Une politique sociale peut être à la fois généreuse à l’égard des plus pauvres et économiquement efficace. La forte augmentation du pouvoir d’achat de dizaines de millions de Brésiliens (cinquante millions environ pour la seule bourse famille) a considérablement élargi le marché intérieur de biens de consommation, tout en stimulant l’industrie nationale, handicapée par la forte appréciation du real et subissant la très dure concurrence des produits manufacturés chinois. Cela explique pourquoi le Brésil a été l’un des pays les moins touchés par la banqueroute de Wall Street : le dynamisme du marché intérieur a contrecarré le recul des exportations.
Cela explique aussi pourquoi le taux d’approbation du gouvernement Lula est proche de 80 %. Il serait sans aucun doute réélu président si la Constitution ne lui interdisant de briguer un troisième mandat successif.
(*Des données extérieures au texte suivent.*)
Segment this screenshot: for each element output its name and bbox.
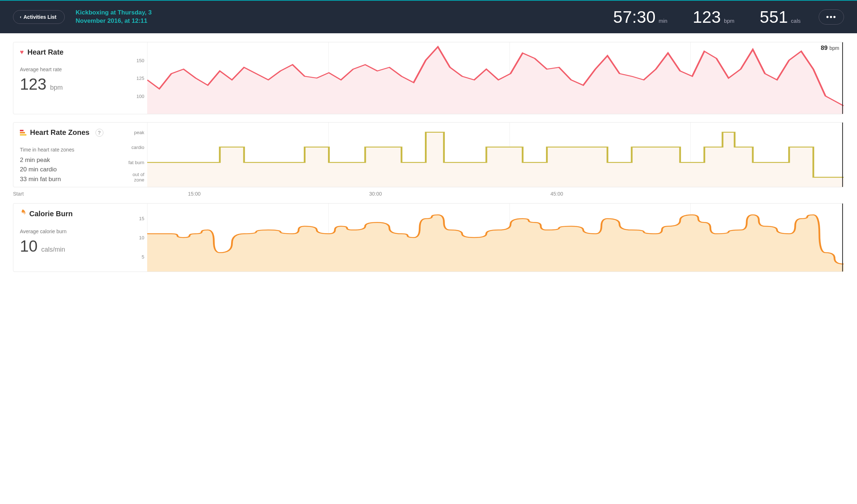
hr-tick-125: 125 (136, 76, 144, 81)
main-content: ♥ Heart Rate Average heart rate 123 bpm … (0, 33, 857, 289)
help-icon[interactable]: ? (95, 129, 103, 137)
hr-zones-title: Heart Rate Zones ? (20, 128, 115, 137)
avg-hr-display: 123 bpm (20, 75, 115, 93)
activity-title: Kickboxing at Thursday, 3 November 2016,… (76, 9, 170, 25)
hr-zones-card: Heart Rate Zones ? Time in heart rate zo… (13, 122, 844, 187)
calorie-title: Calorie Burn (20, 209, 115, 218)
hr-tooltip-unit: bpm (830, 45, 839, 51)
svg-rect-0 (20, 130, 24, 131)
heart-rate-title-text: Heart Rate (27, 48, 64, 56)
stat-avg-hr: 123 bpm (693, 7, 734, 27)
avg-cal-unit: cals/min (41, 246, 65, 253)
cal-tick-15: 15 (139, 216, 144, 221)
time-tick-45: 45:00 (550, 191, 563, 197)
avg-cal-value: 10 (20, 237, 38, 255)
hr-zones-chart[interactable] (147, 123, 844, 187)
more-menu-button[interactable]: ••• (819, 9, 844, 25)
heart-rate-title: ♥ Heart Rate (20, 48, 115, 56)
hr-svg (147, 42, 844, 114)
top-header: ‹ Activities List Kickboxing at Thursday… (0, 0, 857, 33)
zone-label-fatburn: fat burn (128, 160, 144, 165)
hr-zones-sub: Time in heart rate zones (20, 147, 115, 153)
calories-unit: cals (791, 18, 801, 24)
avg-hr-big-value: 123 (20, 75, 46, 93)
zone-label-cardio: cardio (132, 144, 144, 150)
stat-calories: 551 cals (760, 7, 801, 27)
avg-hr-value: 123 (693, 7, 721, 27)
heart-icon: ♥ (20, 48, 24, 56)
cal-svg (147, 204, 844, 272)
zone-cardio-text: 20 min cardio (20, 165, 115, 174)
zone-label-out: out of zone (122, 172, 144, 183)
calorie-chart[interactable] (147, 204, 844, 272)
hr-zones-title-text: Heart Rate Zones (30, 128, 90, 137)
svg-rect-1 (20, 132, 25, 133)
heart-rate-chart[interactable]: 89 bpm (147, 42, 844, 114)
chart-cursor[interactable] (842, 204, 843, 272)
zones-y-axis: peak cardio fat burn out of zone (122, 123, 147, 187)
zone-fatburn-text: 33 min fat burn (20, 175, 115, 184)
heart-rate-card: ♥ Heart Rate Average heart rate 123 bpm … (13, 42, 844, 114)
avg-hr-big-unit: bpm (50, 84, 63, 91)
time-tick-start: Start (13, 191, 24, 197)
heart-rate-sub: Average heart rate (20, 67, 115, 72)
calorie-card: Calorie Burn Average calorie burn 10 cal… (13, 203, 844, 272)
back-label: Activities List (24, 14, 56, 20)
hr-zones-summary: Heart Rate Zones ? Time in heart rate zo… (13, 123, 122, 187)
heart-rate-summary: ♥ Heart Rate Average heart rate 123 bpm (13, 42, 122, 114)
calorie-sub: Average calorie burn (20, 228, 115, 234)
calorie-title-text: Calorie Burn (29, 210, 73, 218)
calories-value: 551 (760, 7, 788, 27)
hr-tooltip-value: 89 (821, 44, 828, 52)
time-tick-30: 30:00 (369, 191, 382, 197)
hr-tick-100: 100 (136, 93, 144, 99)
hr-y-axis: 150 125 100 (122, 42, 147, 114)
hr-tick-150: 150 (136, 57, 144, 63)
zones-svg (147, 123, 844, 187)
flame-icon (20, 209, 26, 218)
time-axis: Start 15:00 30:00 45:00 (13, 191, 844, 198)
stat-duration: 57:30 min (613, 7, 668, 27)
cal-tick-5: 5 (142, 254, 144, 259)
ellipsis-icon: ••• (826, 12, 836, 21)
cal-tick-10: 10 (139, 235, 144, 240)
activities-list-button[interactable]: ‹ Activities List (13, 10, 65, 24)
duration-unit: min (658, 18, 667, 24)
cal-y-axis: 15 10 5 (122, 204, 147, 272)
duration-value: 57:30 (613, 7, 656, 27)
chart-cursor[interactable] (842, 123, 843, 187)
svg-rect-2 (20, 134, 26, 136)
zone-label-peak: peak (134, 129, 144, 135)
chevron-left-icon: ‹ (20, 14, 21, 20)
hr-tooltip: 89 bpm (821, 44, 839, 52)
calorie-summary: Calorie Burn Average calorie burn 10 cal… (13, 204, 122, 272)
zone-peak-text: 2 min peak (20, 155, 115, 165)
time-tick-15: 15:00 (188, 191, 201, 197)
zones-icon (20, 130, 26, 136)
avg-cal-display: 10 cals/min (20, 237, 115, 255)
avg-hr-unit: bpm (724, 18, 734, 24)
zone-breakdown: 2 min peak 20 min cardio 33 min fat burn (20, 155, 115, 184)
chart-cursor[interactable] (842, 42, 843, 114)
header-stats: 57:30 min 123 bpm 551 cals (613, 7, 801, 27)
Il a donc lancé la candidature de Dilma Roussef, qui avait participé, très jeune, à la résistance armée contre la dictature militaire. Elle a connu la torture et la prison, qu’elle a supportées avec courage. Après la fin de la dictature militaire, elle s’est battue pour le regroupement de la gauche, d’abord dans le Parti démocratique travailliste (PDT) dont le principal dirigeant était Leonel Brizola, chef historique du mouvement national-populaire. Puis elle a adhéré au Parti des travailleurs (PT), où elle s’est étroitement liée à Lula. D’abord ministre des Mines et de l’Énergie, elle a été par la suite chargée de la coordination politique de la présidence, faisant preuve, dans ces deux fonctions, d’une grande capacité de d’organisation et de gestion. Si elle arrive à la présidence, ce sera pour suivre fermement la ligne politique du gouvernement sortant, où elle a joué un rôle décisif.
Dilma, à gauche toute !
Mais il ne lui sera pas facile de battre le candidat du centre-droit. Dilma, tout en ayant participé à deux gouvernements de l’État du Rio Grande do Sul (l’un du PDT, l’autre du PT), n’a jamais disputé une élection, tandis que Serra est le gouverneur de l’État de São Paulo et a concouru à plusieurs élections importantes (y compris la présidentielle de 2002). Pour la masse de l’électorat, cela fait une différence. L’immense popularité de Lula ne signifie pas que ceux qui l’approuvent voteront pour la candidate qu’il appuie. Les partisans de Serra évoquent, à cet égard, l’exemple récent du Chili, où la présidente sortante Bachelet, bénéficiant d’un taux d’approbation comparable à celui de Lula, n’a pu empêcher la défaite de Eduardo Frei, le candidat qu’elle soutenait. Mais la comparaison n’est pas bonne. Frei était trop conservateur pour mobiliser le plein de l’électorat de gauche contre le milliardaire Sebastian Piñera, candidat de la droite arrivé en tête au premier tour avec 44 % des suffrages exprimés. Tandis que Dilma défend les positions les plus à gauche au sein du gouvernement actuel. Les derniers sondages lui donnent 31 % d’intentions de vote, contre 34 % pour Serra, une avancée remarquable, puisqu’il y a un an elle n’en recevait que 6 %.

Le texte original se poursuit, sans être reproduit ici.